No meio de muita prosa, encontrei um verso de Fernando Pessoa dizendo assim: ‘ a criança que fui chora na estrada. Deixei-a ali quando vim ser quem sou; mas hoje, vendo que o que sou é nada, quero ir buscar quem fui onde ficou’! E achei lindo, como o caminho a ser feito cada dia, sabendo que ‘o caminho se faz caminhando’!

Lembrei-me então do que me disseram: “há duas regras de bem viver: a primeira reza que não devemos nos preocupar com as coisas pequenas e a segunda decreta que todas as coisas são pequenas!”

Acabei aceitando, não sem antes ter resistido muito, que vemos os outros não como eles são, mas como somos e que há alguma coisa errada se estamos sempre certos!

Quando fui conhecendo aos poucos um pouco do mistério que eu sou, entendi que não devemos exaltar nossos ‘dons’ nem dramatizar nosso ‘pecado’. Cansei de ouvir Zé Ramalho cantando que ‘sentimento amordaçado volta a incomodar’ e depois aprendi que todo o sentimento é lícito: a maneira de canalizá-lo é que pode ser adequada ou não... e aí o apóstolo Paulo deu pitaco novamente, dizendo que, ‘se estiveres com raiva, toma cuidado para não caires em pecado’. Experimentei que deixar fluir os sentimentos que incomodam e dar-lhes nome e expressão... é segredo para viver em paz cá dentro deste mundo encantado.

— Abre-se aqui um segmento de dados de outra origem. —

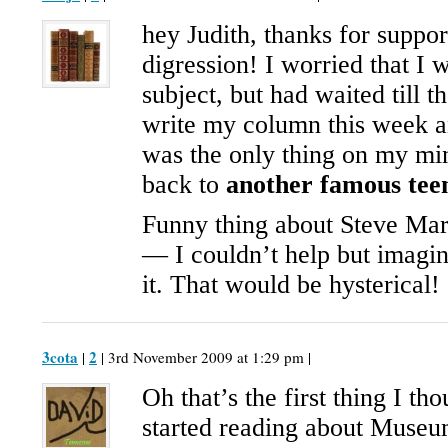
hey Judith, thanks for suppo
digression! I worried that I w
subject, but had waited till t
write my column this week a
was the only thing on my min
back to
another famous tee
Funny thing about Steve Mar
— I couldn’t help but imagi
it. That would be hysterical!
3cota
2
|
| 3rd November 2009 at 1:29 pm |
Oh that’s the first thing I th
started reading about Museu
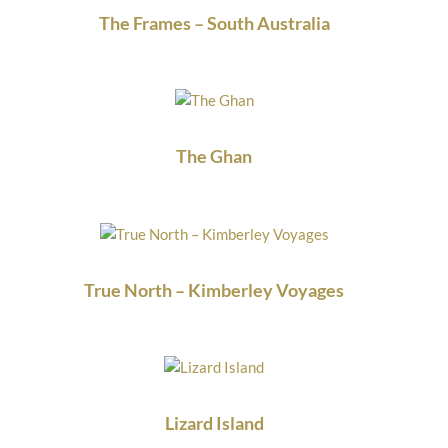
The Frames – South Australia
The Ghan
True North – Kimberley Voyages
Lizard Island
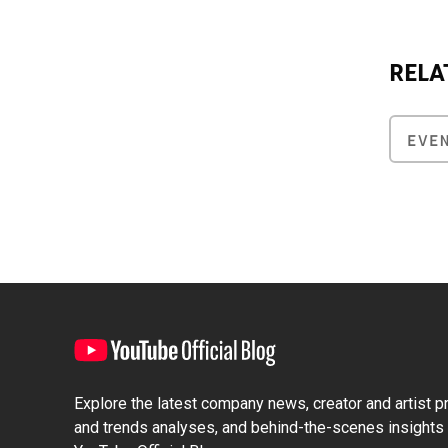
RELA
EVE
Explore the latest company news, creator and artist pro
and trends analyses, and behind-the-scenes insights 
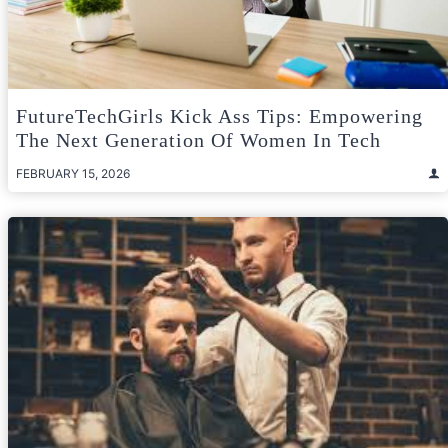
FutureTechGirls Kick Ass Tips: Empowering
The Next Generation Of Women In Tech
FEBRUARY 15, 2026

Acabei encontrando mais um velho pergaminho do velho Paulo, dizendo que somos vasos de argila carregando um tesouro, e ouvi o salmista cantando que Deus sabe de que barro somos feitos e se lembra que apenas somos pó.

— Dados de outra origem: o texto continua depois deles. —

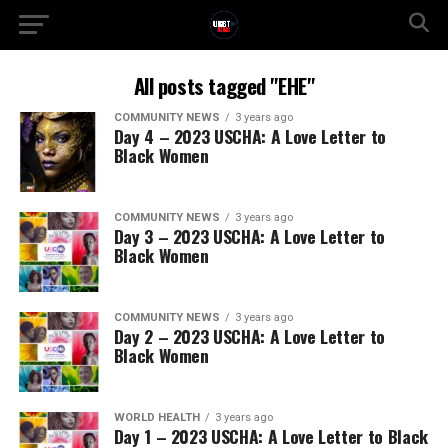
All posts tagged "EHE"
COMMUNITY NEWS
3 years ago
Day 4 – 2023 USCHA: A Love Letter to
Black Women
COMMUNITY NEWS
3 years ago
Day 3 – 2023 USCHA: A Love Letter to
Black Women
COMMUNITY NEWS
3 years ago
Day 2 – 2023 USCHA: A Love Letter to
Black Women
WORLD HEALTH
3 years ago
Day 1 – 2023 USCHA: A Love Letter to Black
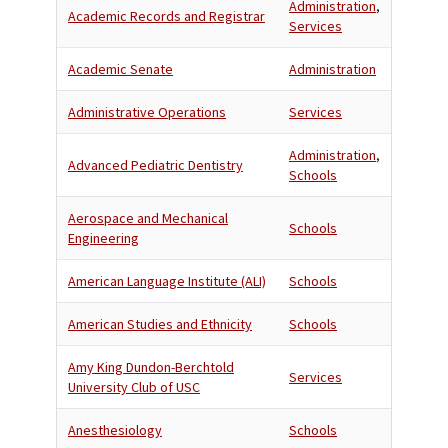
Administration
,
Academic Records and Registrar
Services
Academic Senate
Administration
Administrative Operations
Services
Administration
,
Advanced Pediatric Dentistry
Schools
Aerospace and Mechanical
Schools
Engineering
American Language Institute (ALI)
Schools
American Studies and Ethnicity
Schools
Amy King Dundon-Berchtold
Services
University Club of USC
Anesthesiology
Schools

E no meio desse barro frágil e cheio de rachaduras, encontrei um velho contrato que eu mesmo assinei ao nascer e vi nele duas cláusulas que me chamaram atenção justamente por quase sempre as ter ignorado: 1) os problemas e os reveses fazem parte da vida, assim como os altos e baixos; 2) por sermos humanos, somos imperfeitos e falíveis, vulneráveis e frágeis.

Essa coisa de sermos imperfeitos ainda me deixou encucado durante um bom tempo, mas um dia acordei feliz por descobrir que ao dizer que somos imperfeitos, falamos também que somos aperfeiçoáveis.

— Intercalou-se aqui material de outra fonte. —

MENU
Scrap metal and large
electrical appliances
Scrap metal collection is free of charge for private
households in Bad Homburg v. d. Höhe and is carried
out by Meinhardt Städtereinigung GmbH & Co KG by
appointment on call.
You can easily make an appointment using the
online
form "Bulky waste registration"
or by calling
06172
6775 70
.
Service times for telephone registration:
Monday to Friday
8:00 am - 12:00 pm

Lembrei-me que meu velho amigo Mansur contou-me que Maomé havia dito: “se te conheces a ti mesmo, conheces a Deus!”... e se não me falha a memória Tereza de Ávila também dizia que “a melhor maneira de se chegar ao conhecimento de Deus é através do conhecimento de si mesmo!”

E enquanto termino estas pobres divagações pelas minhas memórias, ouço ao pé de meu ouvido Belchior cantando que “viver é melhor que sonhar”... e me lembro que Milton Nascimento também canta “já não sonho, hoje eu faço com meu braço meu viver”... mas, eis que de repente, me veio lá da fonte uma vontade de implicar, dizendo que ninguém vive sem sonho e que o sonho, se é para ser sonho, que seja grande! No mesmo canto Belchior dizia que “qualquer canto é menor que a vida”, mas lembrei ainda de outro poeta dizendo que “o sonho comanda a vida e sempre que a gente sonha o mundo cresce e avança”...

Hoje eu não brinco de ser Deus, invulnerável e onipotente; mas assumo que sou humano e isso me ensinou que o ser humano tem asas e é capaz de voar, sem tirar os pés da terra e do barro de que é feito!

Mas, para chegar a voar, foi preciso ter descido aos infernos!